Recently there have been reports that Americans are still being held captive in Indochina. None of these reports, I'm sorry to say, has been verified, but the world should know that this administration continues to attach the highest priority to the problem of those missing in action. We intend to seek the fullest possible account from the governments involved.
I'm grateful that we have with us here today one of America's outstanding heroes from the Vietnam war, one of the former prisoners of war, and now the Senator from Alabama, Jeremiah Denton, accompanied by his lovely wife Jane.
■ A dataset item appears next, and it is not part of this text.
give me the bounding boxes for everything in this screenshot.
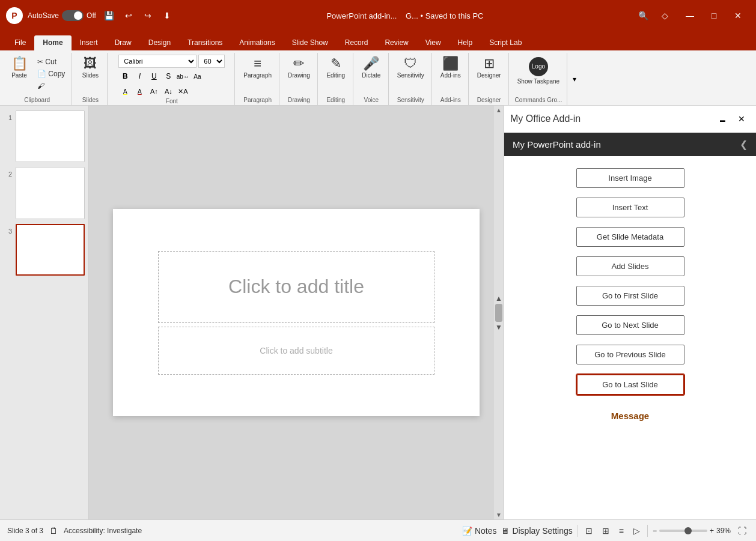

July 17th, it is just 16 years—or that will be—to the day that he was shot down over Southeast Asia. Now, lest someone think that there's a little confusion there, he was shot down on July 18th, 1965, but when it was the 18th there, on this side of the dateline it was the 17th. Jeremiah Denton. Who will ever forget on that first night in that first plane that arrived at Clark Field in the Philippines, and he was the first man we saw come down the ramp from the plane, salute our flag, ask God's blessing on America, and then thank us for bringing them home.